(from Parent Award UG3/UH3 TR002158) Chronic kidney disease is a public health problem affecting more than 30 million people in the US adult population, is the 9th leading cause of death, and accounts for ~27% of Medicare costs. Few drugs have been proven to slow the progression of kidney disease, lower mortality rates, or improve quality of life. New strategies targeting the early stages of these underlying diseases are fundamentally important to improve outcomes and patient care. To catalyze the development of drugs that are safe and effective for treating kidney diseases, during the UH3 phase we plan to fill a critical need to be able to model human kidney diseases and injury in vitro during preclinical drug development. This will be accomplished using a three-dimensional flow directed ?kidney-on-a-chip? microphysiological system populated with human kidney cells, which has been extensively validated with functional characterization of key component structures of the proximal tubule and the peritubular microvascular network. Our platforms allow for precise control of cellular composition, extracellular matrix, and vascular and tubular geometry and flow. We intend to fully accomplish all initially proposed UH3 Milestones and Specific Aim, as outlined in the original grant submission without revision or change:
Specific Aim : To demonstrate that multiple rare and monogenetic human kidney disease models in a microphysiological system have functional utility for understanding disease biology, assessing efficacy and toxicity of candidate drugs, and establishing a preclinical foundation that can inform clinical trial design. Milestone 1: Successfully demonstrate that novel candidate therapeutic drugs or biologics can significantly reduce the quantitative rate of cyst formation and/or improve ciliary function in a MPS human kidney model of polycystic kidney disease. Milestone 2: Successfully demonstrate that novel candidate therapeutic drugs or biologics can prevent the development of, or reduce the severity of, thrombotic microangiopathy in a MPS human kidney model. Milestone 3: Successfully demonstrate that novel candidate therapeutic drugs or biologics can quantitatively reduce the severity of aristolochic acid induced kidney damage in a MPS human kidney model. Milestone 4: Successfully demonstrate that novel candidate therapeutic drugs or biologics can reduce the effects of homozygous APO-L1 risk alleles on the development of kidney injury in a MPS human kidney model. Milestone 5: Cross validate MPS disease model endpoints from Milestones 1-4 with clinical endpoints. Milestone 6: Establish translatable pharmacodynamics with target engagement biomarkers from the MPS disease models in Milestones 1-4. Our investigative team has already proven to be highly productive and successful in establishing the utility of the ?human kidney on a chip?, with field-leading expertise needed to address the required technical and experimental challenges.

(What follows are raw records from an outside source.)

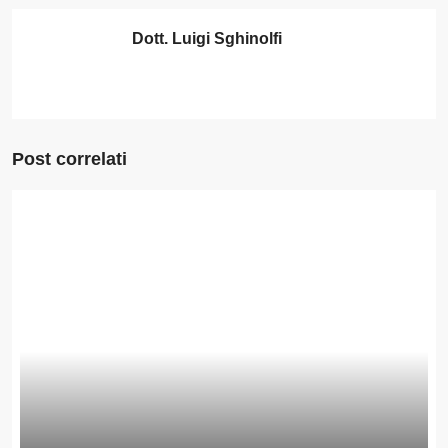
Dott. Luigi Sghinolfi
Post correlati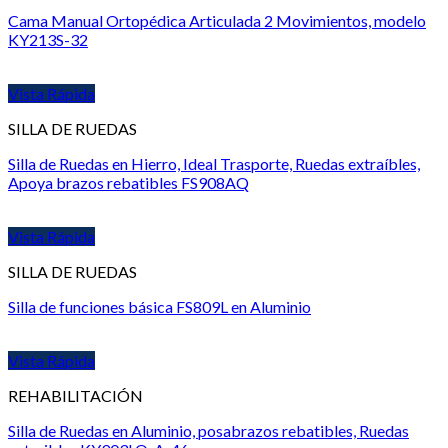
Cama Manual Ortopédica Articulada 2 Movimientos, modelo
KY213S-32
Vista Rápida
SILLA DE RUEDAS
Silla de Ruedas en Hierro, Ideal Trasporte, Ruedas extraíbles,
Apoya brazos rebatibles FS908AQ
Vista Rápida
SILLA DE RUEDAS
Silla de funciones básica FS809L en Aluminio
Vista Rápida
REHABILITACIÓN
Silla de Ruedas en Aluminio, posabrazos rebatibles, Ruedas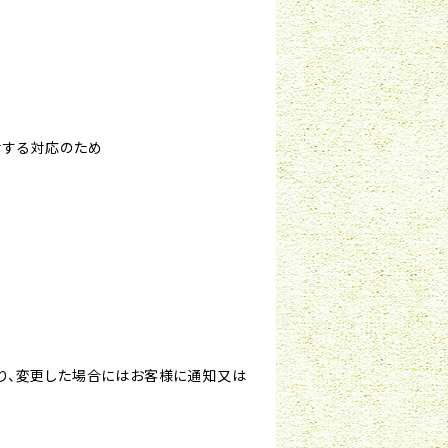
対する対応のため
り、変更した場合にはお客様に通知又は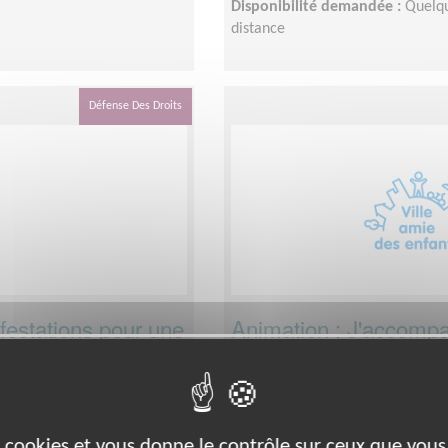
Disponibilité demandée :
Quelqu
distance
Défense Des Droits
estations pour une
Animation : J'accomp
es enfants
Lieu :
NIORT (79000)
Type :
Opération de sensibilisati
Association :
UNICEF - Comité Po
Date :
Tout le temps
es cookies et vous donne le contrôle sur ceux que vous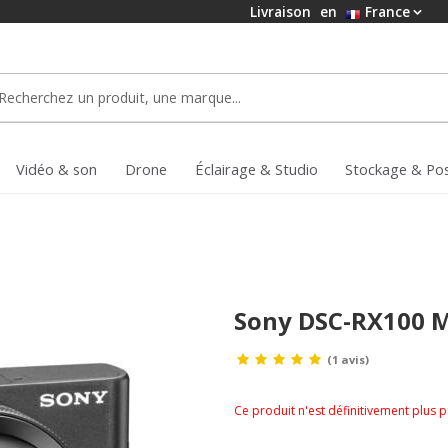
Livraison
en
France
Vidéo & son
Drone
Éclairage & Studio
Stockage & Po
Sony DSC-RX100 M
(1 avis)
Ce produit n'est définitivement plus 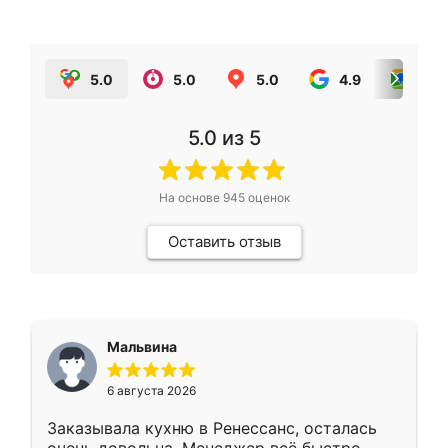
5.0
5.0
5.0
4.9
5.0
5.0
из 5
На основе
945
оценок
Оставить отзыв
Мальвина
6 августа 2026
Заказывала кухню в Ренессанс, осталась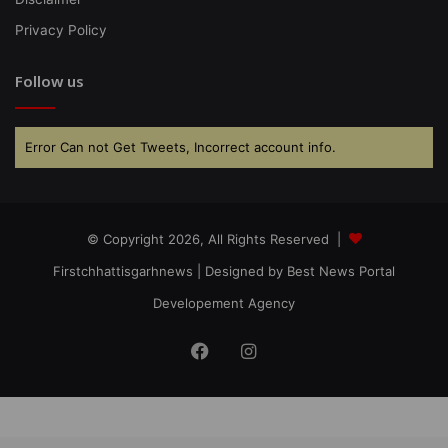
Privacy Policy
Follow us
Error Can not Get Tweets, Incorrect account info.
© Copyright 2026, All Rights Reserved |
Firstchhattisgarhnews
| Designed by
Best News Portal
Developement Agency
Facebook
Instagram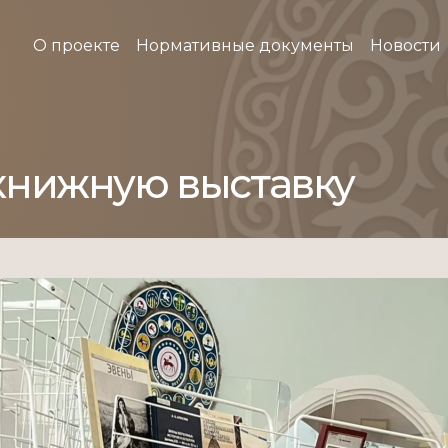
О проекте
Нормативные документы
Новости
книжную выставку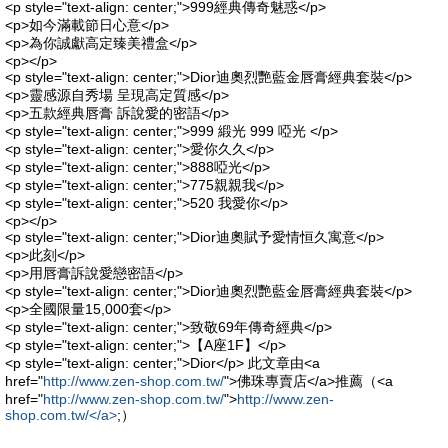
<p style="text-align: center;">999經典傳奇魅惑</p>
<p>如今滿載節日心意</p>
<p>為你誠獻高定臻美禮盒</p>
<p></p>
<p style="text-align: center;">Dior迪奧烈艷藍金唇膏經典套裝</p>
<p>靈感源自秀場 呈現高定質感</p>
<p>五款經典唇膏 訴說愛的密語</p>
<p style="text-align: center;">999 緞光 999 啞光 </p>
<p style="text-align: center;">愛你久久</p>
<p style="text-align: center;">888啞光</p>
<p style="text-align: center;">775親親我</p>
<p style="text-align: center;">520 我愛你</p>
<p></p>
<p style="text-align: center;">Dior迪奧賦予愛情恒久寓意</p>
<p>此刻</p>
<p>用唇膏訴說愛戀密語</p>
<p style="text-align: center;">Dior迪奧烈艷藍金唇膏經典套裝</p>
<p>全國限量15,000套</p>
<p style="text-align: center;">致敬69年傳奇經典</p>
<p style="text-align: center;">【A座1F】</p>
<p style="text-align: center;">Dior</p> 此文章由<a
href="
http://www.zen-shop.com.tw/
">佛珠專賣店</a>推薦（<a
href="
http://www.zen-shop.com.tw/
">
http://www.zen-
shop.com.tw/</a>
;）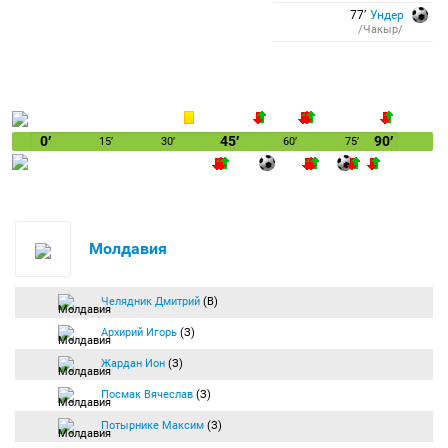
77′
Ундер
/Чакыр/
0′
45′
90′
15′
30′
60′
75′
Молдавия
Челядник Дмитрий
(В)
Архирий Игорь
(З)
Жардан Ион
(З)
Посмак Вячеслав
(З)
Потырнике Максим
(З)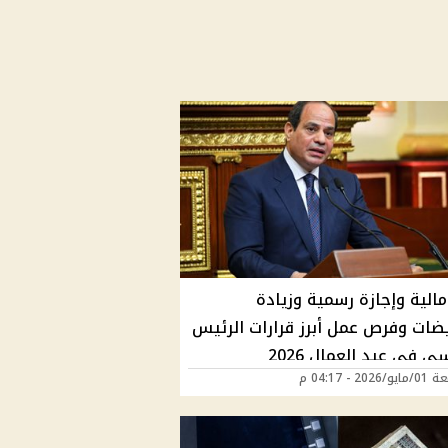
الية وإجازة رسمية وزيادة
يضات وفرص عمل أبرز قرارات الرئيس
 في عيد العمال 2026
202 - 04:17 م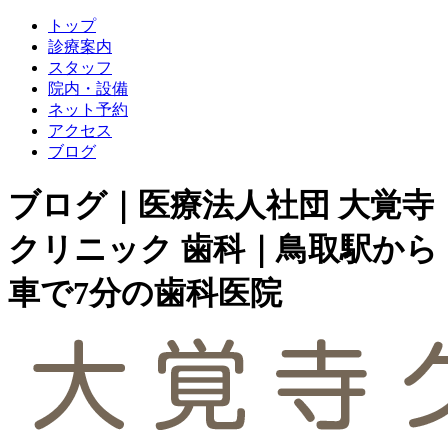
トップ
診療案内
スタッフ
院内・設備
ネット予約
アクセス
ブログ
ブログ｜医療法人社団 大覚寺
クリニック 歯科｜鳥取駅から
車で7分の歯科医院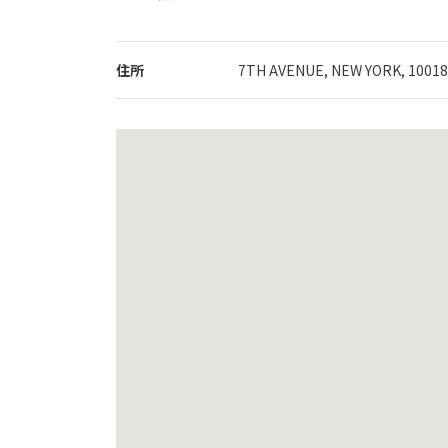
住所
7TH AVENUE, NEW YORK, 1001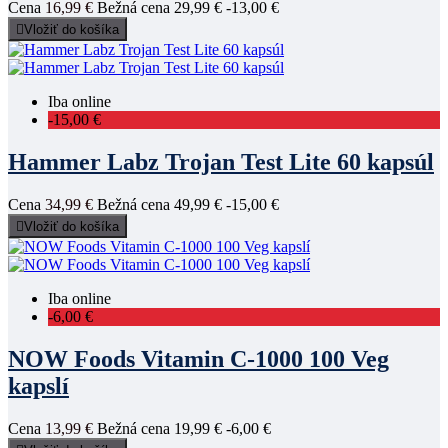
Cena
16,99 €
Bežná cena
29,99 €
-13,00 €

Vložiť do košíka
Iba online
-15,00 €
Hammer Labz Trojan Test Lite 60 kapsúl
Cena
34,99 €
Bežná cena
49,99 €
-15,00 €

Vložiť do košíka
Iba online
-6,00 €
NOW Foods Vitamin C-1000 100 Veg
kapslí
Cena
13,99 €
Bežná cena
19,99 €
-6,00 €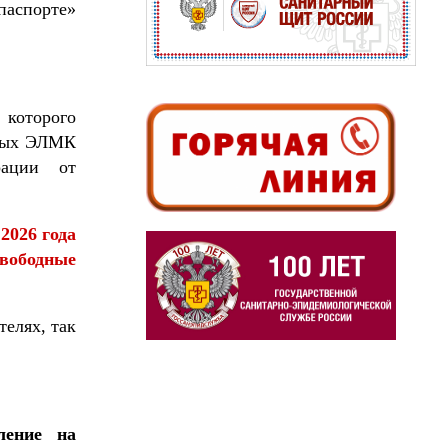
паспорте»
которого
нных ЭЛМК
рации от
2026 года
свободные
елях, так
ление на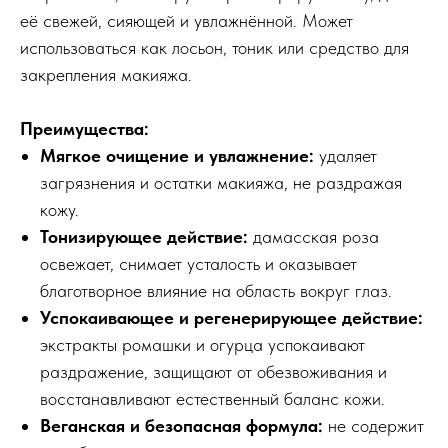
её свежей, сияющей и увлажнённой. Может
использоваться как лосьон, тоник или средство для
закрепления макияжа.
Преимущества:
Мягкое очищение и увлажнение:
удаляет
загрязнения и остатки макияжа, не раздражая
кожу.
Тонизирующее действие:
дамасская роза
освежает, снимает усталость и оказывает
благотворное влияние на область вокруг глаз.
Успокаивающее и регенерирующее действие:
экстракты ромашки и огурца успокаивают
раздражение, защищают от обезвоживания и
восстанавливают естественный баланс кожи.
Веганская и безопасная формула:
не содержит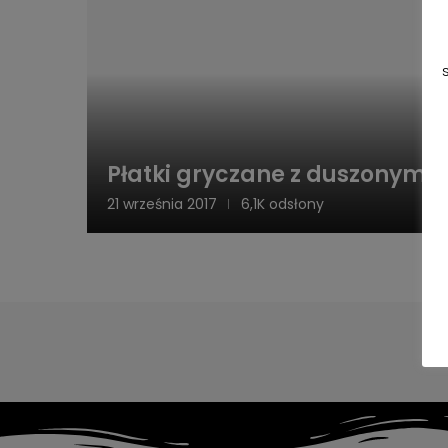
Płatki gryczane z duszonym j
21 września 2017
6,1K odsłony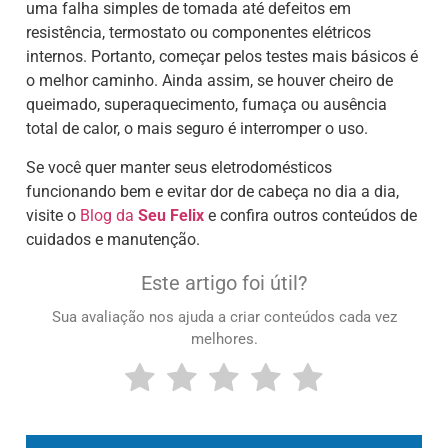
uma falha simples de tomada até defeitos em
resistência, termostato ou componentes elétricos
internos. Portanto, começar pelos testes mais básicos é
o melhor caminho. Ainda assim, se houver cheiro de
queimado, superaquecimento, fumaça ou ausência
total de calor, o mais seguro é interromper o uso.
Se você quer manter seus eletrodomésticos
funcionando bem e evitar dor de cabeça no dia a dia,
visite o
Blog da
Seu Felix
e confira outros conteúdos de
cuidados e manutenção.
Este artigo foi útil?
Sua avaliação nos ajuda a criar conteúdos cada vez
melhores.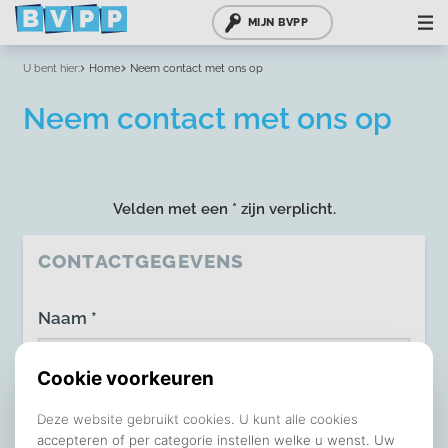
MIJN BVPP
U bent hier:
Home
Neem contact met ons op
Neem contact met ons op
Velden met een * zijn verplicht.
CONTACTGEGEVENS
Naam *
E-mail *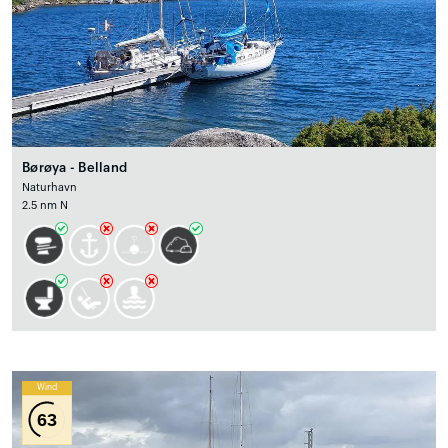
Børøya - Belland
Naturhavn
2.5 nm N
Wind
63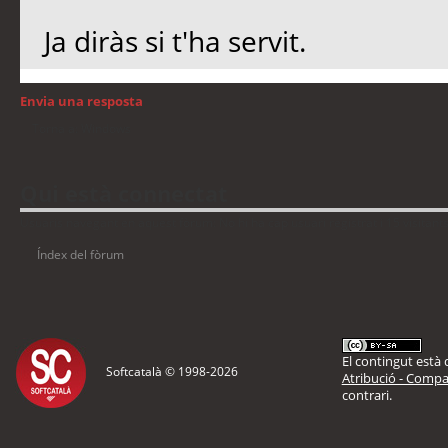
Ja diràs si t'ha servit.
Envia una resposta
Torna a: Windows
Qui està connectat
Usuaris navegant en aquest fòrum: No hi ha cap usuari registrat i 15 visitant
Índex del fòrum
El contingut està d
Softcatalà © 1998-
2026
Atribució - Compar
contrari.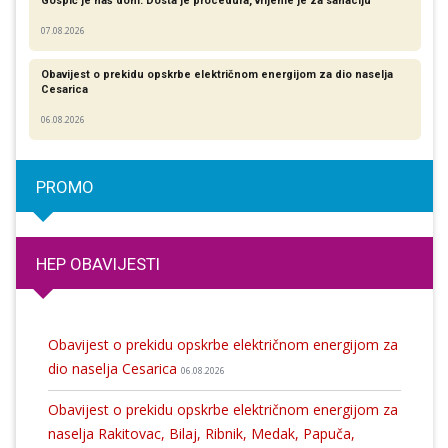
Gospić je naš dom: Dosta je procedura, vrijeme je za sanaciju
07.08.2026
Obavijest o prekidu opskrbe električnom energijom za dio naselja
Cesarica
06.08.2026
PROMO
HEP OBAVIJESTI
Obavijest o prekidu opskrbe električnom energijom za
dio naselja Cesarica
06.08.2026
Obavijest o prekidu opskrbe električnom energijom za
naselja Rakitovac, Bilaj, Ribnik, Medak, Papuča,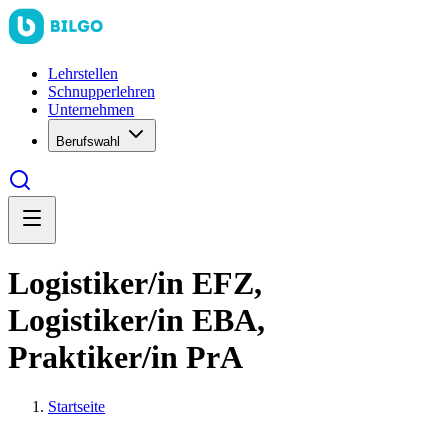
Lehrstellen
Schnupperlehren
Unternehmen
Berufswahl
Logistiker/in EFZ,
Logistiker/in EBA,
Praktiker/in PrA
Startseite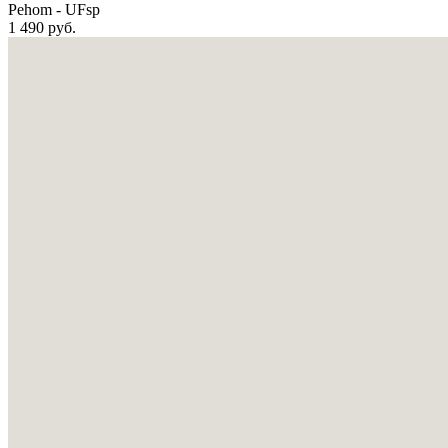
Pehom - UFsp
1 490
руб.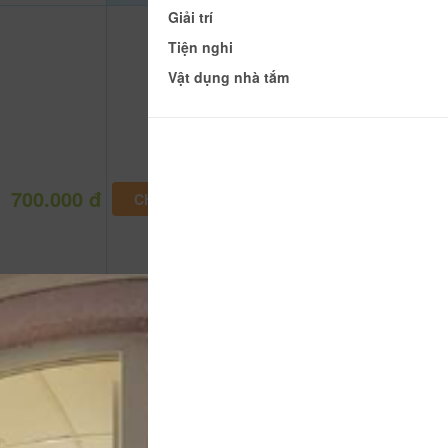
Giải trí
Tiện nghi
Vật dụng nhà tắm
700.000 đ
CHƯA KHAI BÁO PHÒNG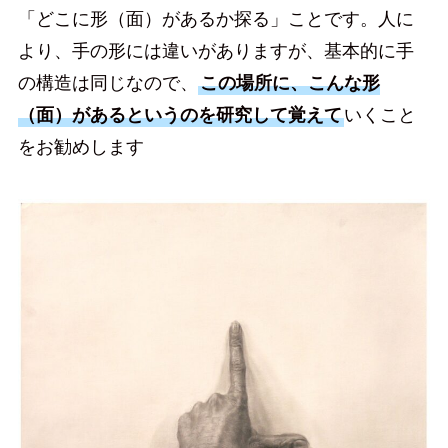
「どこに形（面）があるか探る」ことです。人に
より、手の形には違いがありますが、基本的に手
の構造は同じなので、
この場所に、こんな形
（面）があるというのを研究して覚えて
いくこと
をお勧めします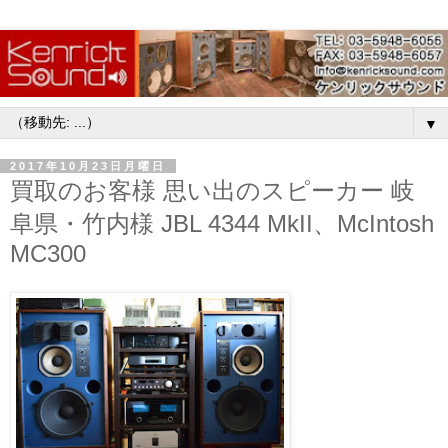
▼
2017年10月23日月曜日
買取のお客様 思い出のスピーカー 岐
阜県・竹内様 JBL 4344 MkII、McIntosh
MC300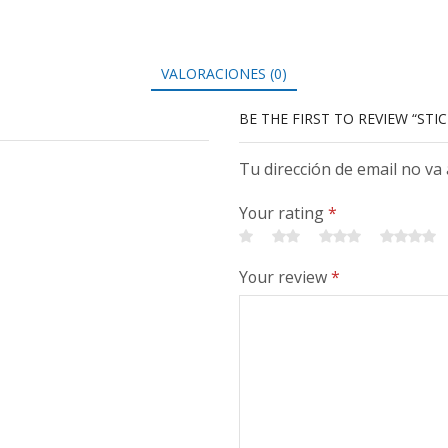
VALORACIONES (0)
BE THE FIRST TO REVIEW “ST
Tu dirección de email no va
Your rating
*
Your review
*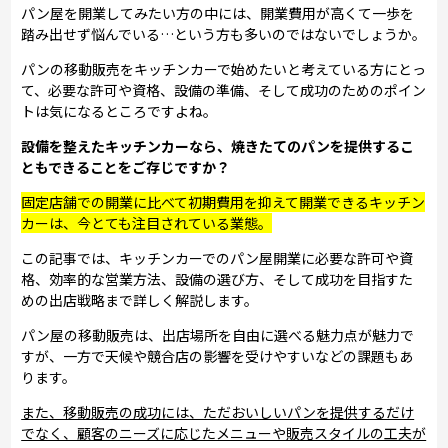
パン屋を開業してみたい方の中には、開業費用が高くて一歩を
踏み出せず悩んでいる…という方も多いのではないでしょうか。
パンの移動販売をキッチンカーで始めたいと考えている方にとっ
て、必要な許可や資格、設備の準備、そして成功のためのポイン
トは気になるところですよね。
設備を整えたキッチンカーなら、焼きたてのパンを提供するこ
ともできることをご存じですか？
固定店舗での開業に比べて初期費用を抑えて開業できるキッチン
カーは、今とても注目されている業態。
この記事では、キッチンカーでのパン屋開業に必要な許可や資
格、効率的な営業方法、設備の選び方、そして成功を目指すた
めの出店戦略まで詳しく解説します。
パン屋の移動販売は、出店場所を自由に選べる魅力点が魅力で
すが、一方で天候や競合店の影響を受けやすいなどの課題もあ
ります。
また、移動販売の成功には、ただおいしいパンを提供するだけ
でなく、顧客のニーズに応じたメニューや販売スタイルの工夫が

Kidney specific endothelial cell dysfunction contributes to the progression of chronic kidney disease, which is a public health problem affecting 37 million people in the US. As part of the Tissue Chips consortium, our group has already made significant progress in the understanding the unique properties of kidney endothelial cells. We will now develop scalable human kidney-specific endothelial cell sources for drug development and disease modeling, from human inducible stem cell derived kidney organoid cultures. The success of the project will provide important information about how endothelial cells acquire organ specificity, and will provide opportunities for advancing precision medicine.